Assignment: Write only the count of lines that hold the word "summary" in the listing.

Source material:
= = = = =
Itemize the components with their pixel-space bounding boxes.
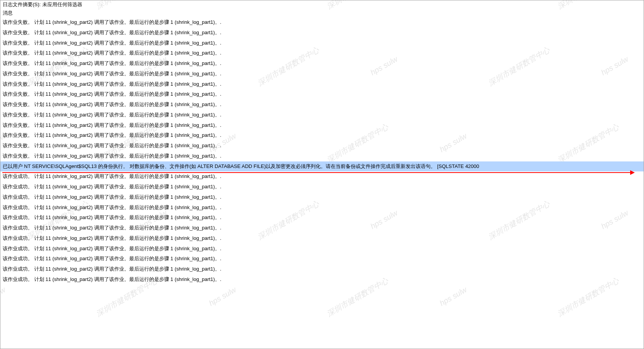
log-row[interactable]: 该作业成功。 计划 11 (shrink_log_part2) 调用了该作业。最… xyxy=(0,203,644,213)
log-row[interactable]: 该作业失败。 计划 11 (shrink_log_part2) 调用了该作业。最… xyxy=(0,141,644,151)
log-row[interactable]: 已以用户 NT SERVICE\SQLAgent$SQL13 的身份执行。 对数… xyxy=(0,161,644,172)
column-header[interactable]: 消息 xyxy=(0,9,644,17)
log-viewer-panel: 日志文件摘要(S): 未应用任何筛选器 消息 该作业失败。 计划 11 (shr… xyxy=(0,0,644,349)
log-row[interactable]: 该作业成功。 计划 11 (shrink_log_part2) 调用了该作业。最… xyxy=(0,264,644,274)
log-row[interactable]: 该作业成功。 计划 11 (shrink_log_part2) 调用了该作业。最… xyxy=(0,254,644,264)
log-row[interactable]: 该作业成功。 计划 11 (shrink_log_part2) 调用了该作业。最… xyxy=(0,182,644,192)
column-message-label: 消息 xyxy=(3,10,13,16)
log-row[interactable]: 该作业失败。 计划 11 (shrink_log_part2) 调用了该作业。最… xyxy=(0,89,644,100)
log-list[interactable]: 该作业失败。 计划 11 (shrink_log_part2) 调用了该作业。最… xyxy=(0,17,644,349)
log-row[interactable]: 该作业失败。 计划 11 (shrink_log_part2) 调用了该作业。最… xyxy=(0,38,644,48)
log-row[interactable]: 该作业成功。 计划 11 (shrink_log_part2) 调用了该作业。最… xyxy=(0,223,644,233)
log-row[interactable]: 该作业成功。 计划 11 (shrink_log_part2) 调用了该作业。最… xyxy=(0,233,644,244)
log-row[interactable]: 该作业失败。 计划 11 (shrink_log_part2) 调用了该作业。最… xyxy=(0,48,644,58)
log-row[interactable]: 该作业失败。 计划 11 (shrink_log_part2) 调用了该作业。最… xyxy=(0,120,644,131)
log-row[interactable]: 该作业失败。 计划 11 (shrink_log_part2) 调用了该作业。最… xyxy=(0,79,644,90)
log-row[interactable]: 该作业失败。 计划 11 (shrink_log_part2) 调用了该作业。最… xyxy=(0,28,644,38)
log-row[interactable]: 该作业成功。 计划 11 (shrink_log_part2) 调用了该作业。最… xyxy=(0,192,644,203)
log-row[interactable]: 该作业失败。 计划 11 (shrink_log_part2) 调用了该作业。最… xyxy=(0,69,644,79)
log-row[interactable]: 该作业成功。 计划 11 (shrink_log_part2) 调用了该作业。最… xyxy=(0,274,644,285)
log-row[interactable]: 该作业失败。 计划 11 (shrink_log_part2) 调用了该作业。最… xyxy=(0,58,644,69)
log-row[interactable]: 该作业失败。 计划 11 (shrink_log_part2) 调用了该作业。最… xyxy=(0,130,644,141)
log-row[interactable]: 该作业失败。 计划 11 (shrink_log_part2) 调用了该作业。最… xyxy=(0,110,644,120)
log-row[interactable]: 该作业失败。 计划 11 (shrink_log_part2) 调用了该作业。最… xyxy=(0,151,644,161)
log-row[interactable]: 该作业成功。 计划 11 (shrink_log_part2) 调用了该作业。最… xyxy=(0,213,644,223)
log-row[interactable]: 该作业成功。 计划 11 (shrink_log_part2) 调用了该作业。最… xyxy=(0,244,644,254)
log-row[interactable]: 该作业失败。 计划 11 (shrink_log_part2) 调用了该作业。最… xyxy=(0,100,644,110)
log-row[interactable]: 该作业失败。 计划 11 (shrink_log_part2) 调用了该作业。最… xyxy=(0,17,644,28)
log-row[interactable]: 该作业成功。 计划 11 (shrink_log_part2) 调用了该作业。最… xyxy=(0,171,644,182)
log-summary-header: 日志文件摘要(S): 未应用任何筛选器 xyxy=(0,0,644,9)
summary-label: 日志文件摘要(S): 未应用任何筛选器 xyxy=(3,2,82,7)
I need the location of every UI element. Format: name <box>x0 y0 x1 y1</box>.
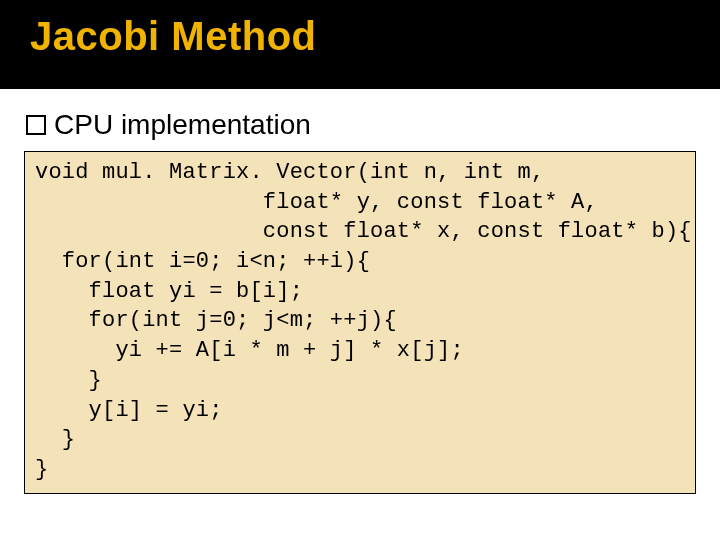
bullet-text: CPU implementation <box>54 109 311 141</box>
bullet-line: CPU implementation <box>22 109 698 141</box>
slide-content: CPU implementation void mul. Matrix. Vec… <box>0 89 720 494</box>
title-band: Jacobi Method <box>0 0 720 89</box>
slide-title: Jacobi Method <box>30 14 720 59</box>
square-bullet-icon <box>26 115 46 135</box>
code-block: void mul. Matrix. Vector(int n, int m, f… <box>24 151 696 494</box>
= = = = =
Response for this exercise: 2